Même s’il nous semble irréaliste de changer de système, on peut tout de même forcer nos gouvernant·e·s à le réglementer en diminuant le libéralisme économique tout en augmentant l’empathie qui le caractériserait dans un futur rapproché. Une utopie ? Peut-être, mais aussi notre dernière carte dans ce Monopoly.
A-t-on vraiment besoin de faire passer notre image sur un écran pour être vivant et en harmonie avec les causes qui deviendront incontournables dans l’avenir ? Je ne parle pas de ces fausses causes autour du politiquement acceptable comme le nom en N, mais de celles qui impliquent la survie des espèces vivantes sur notre planète bleue. Dans un contexte de changements voulus par plusieurs, on devrait aussi s’inquiéter de ne pas faire disparaître en même temps, la singularité, les différences, les désaccords, car c’est dans ce terreau que l’homme ou la femme trouve l’élan de leur créativité. Leur imagination a besoin du dynamisme d’une personne éveillée et non de la docilité de celle endormie.
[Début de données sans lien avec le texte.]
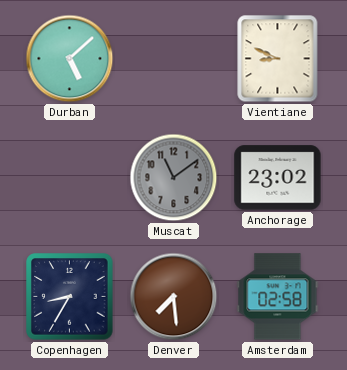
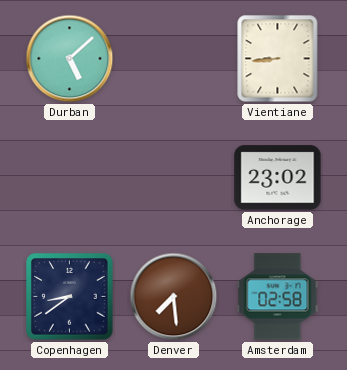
Vientiane: 8:49 -> 8:44
Muscat: 11:09 -> none
Copenhagen: 8:35 -> 8:39
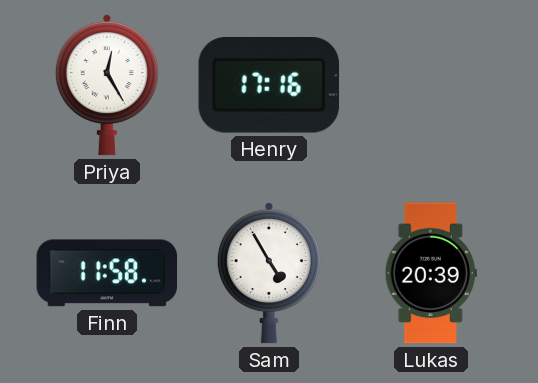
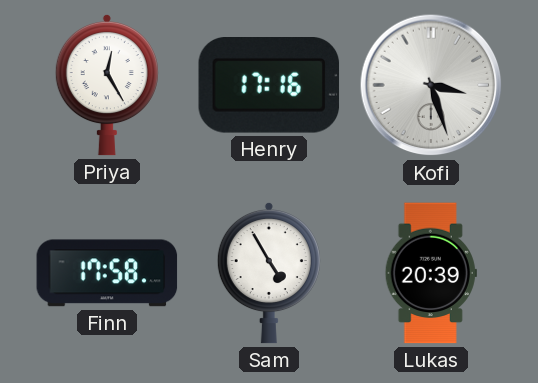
Kofi: none -> 3:27
Finn: 11:58 -> 17:58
La confrontation dans un dialogue sain et l’engagement sont des moteurs d’invention plus que le consumérisme. Manger local, faire moins de bruit, moins polluer, cela devrait être des habitudes qu’on aurait dû adopter depuis longtemps, bien avant de s’occuper des besoins de son nouveau chien. Avant et après la pandémie, c’est un monde tout aussi chaotique qui nous attend, mais on ne le voit pas. Surveillez l’augmentation des animaux abandonnés dans les SPCA de votre région dans les prochaines années…
*« La solidarité pour la survie de l’humanité », Félix Gadoua, étudiant à la maîtrise en sciences politiques à l’Université de Montréal, Le Devoir, 25-26 avril 2020.